Toter nach Unfall mit Tresorknacker. Pkw-Lenker, der Mopedfahrer erfasste, war nach gescheitertem Bank-Coup auf freiem Fuß.

Von Thomas Werth und Christoph Reiterer. Erstellt am 23. August 2017 (04:38)
Stark
Die Stelle zwischen Pfaffstetten und Großmeiseldorf, an der sich dastragische Unglück ereignete. Für einen Mopedfahrer aus dem Schmidatal kam jede Hilfe zu spät.

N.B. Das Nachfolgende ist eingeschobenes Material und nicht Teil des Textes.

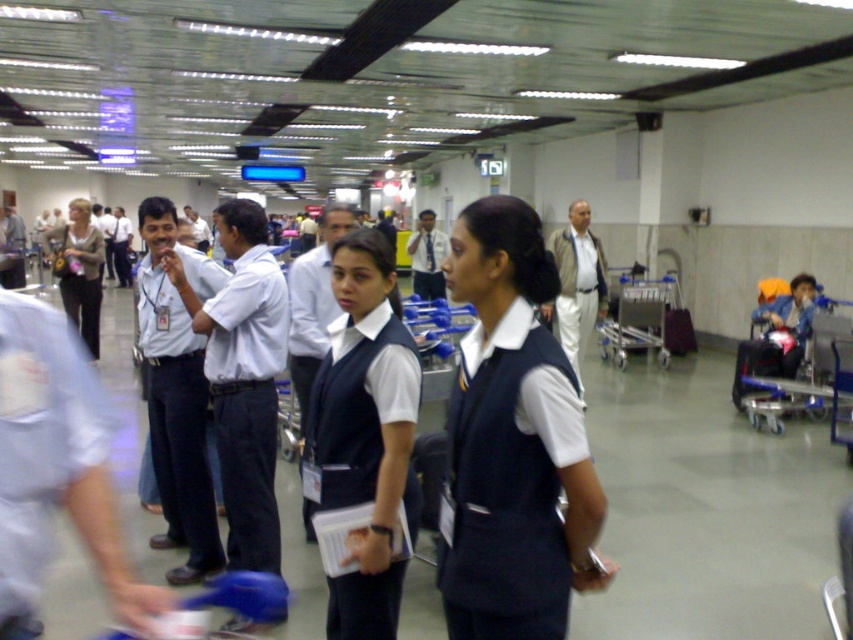 You are a security guard in the airport terminal. You need to check the credentials of two people in the image. One is wearing a light blue fabric shirt at left and the other is wearing a white fabric vest at center. According to the airport security protocol, which person is lower in position and should be checked first?

The light blue fabric shirt at left is below the white fabric vest at center, so the person wearing the light blue fabric shirt at left is lower in position and should be checked first.

Based on the scene description, where is the white fabric shirt at center located in terms of coordinates?

The white fabric shirt at center is located at coordinates point (247, 400).

You are an airport staff member observing two passengers in the terminal. You notice a white fabric shirt at center and a matte gray sweater at left. Which clothing item is smaller in size?

The white fabric shirt at center is smaller than the matte gray sweater at left. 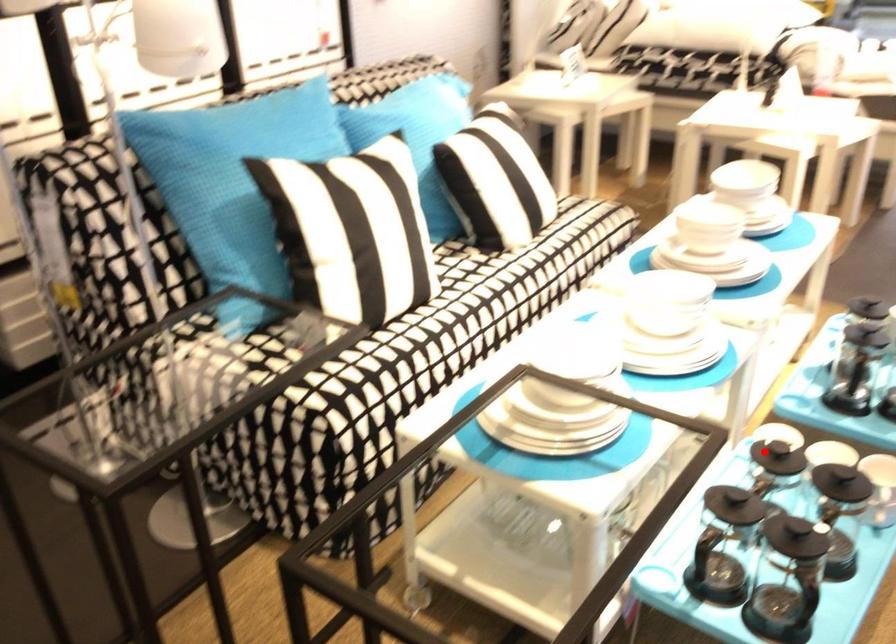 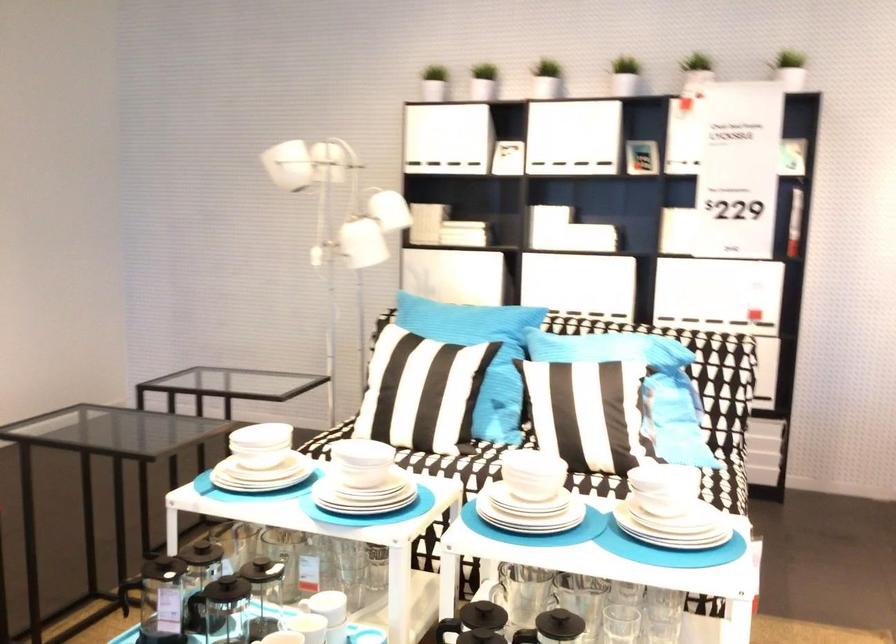 Question: A red point is marked in image1. In image2, is the corresponding 3D point closer to the camera or farther? Reply with the corresponding letter.

Choices:
 (A) The corresponding 3D point is closer.
 (B) The corresponding 3D point is farther.

Answer: (B) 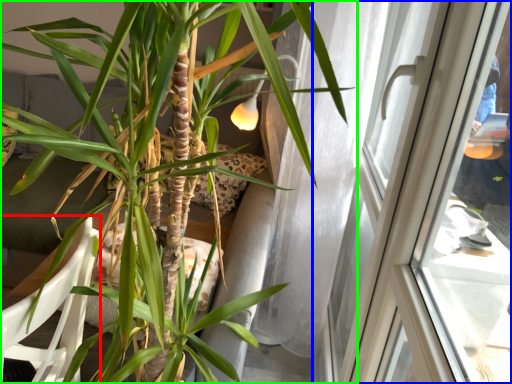 Question: Based on their relative distances, which object is farther from armchair (highlighted by a red box)? Choose from window (highlighted by a blue box) and houseplant (highlighted by a green box).

Choices:
 (A) window
 (B) houseplant

Answer: (A) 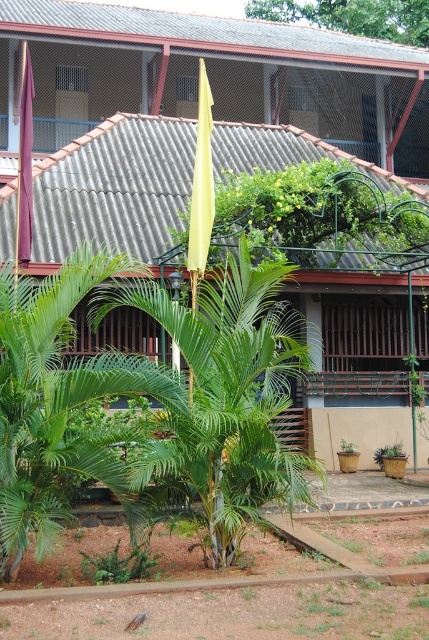 Question: Does green leafy palm at center have a smaller size compared to green matte planter at lower center?

Choices:
 (A) no
 (B) yes

Answer: (A)

Question: Can you confirm if green leafy palm at center is smaller than green leafy palm tree at center?

Choices:
 (A) yes
 (B) no

Answer: (B)

Question: Which of the following is the farthest from the observer?

Choices:
 (A) (259, 477)
 (B) (375, 458)
 (C) (11, 310)

Answer: (B)

Question: Which point is farther to the camera?

Choices:
 (A) (68, 394)
 (B) (402, 451)

Answer: (B)

Question: Where is green leafy palm tree at center located in relation to green matte planter at lower center in the image?

Choices:
 (A) left
 (B) right

Answer: (A)

Question: Which point is farther to the camera?

Choices:
 (A) (202, 404)
 (B) (163, 368)

Answer: (B)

Wäre diese Tragödie vermeidbar gewesen? Diese Frage stellte sich nach dem tödlichen Verkehrsunfall vergangenen Donnerstagabend auf der L 1228 zwischen Pfaffstetten und Großmeiseldorf ( wir hatten berichtet, siehe hier ). Ein Mopedlenker (59) war gegen 21.35 Uhr frontal mit dem Pkw eines 27-Jährigen kollidiert.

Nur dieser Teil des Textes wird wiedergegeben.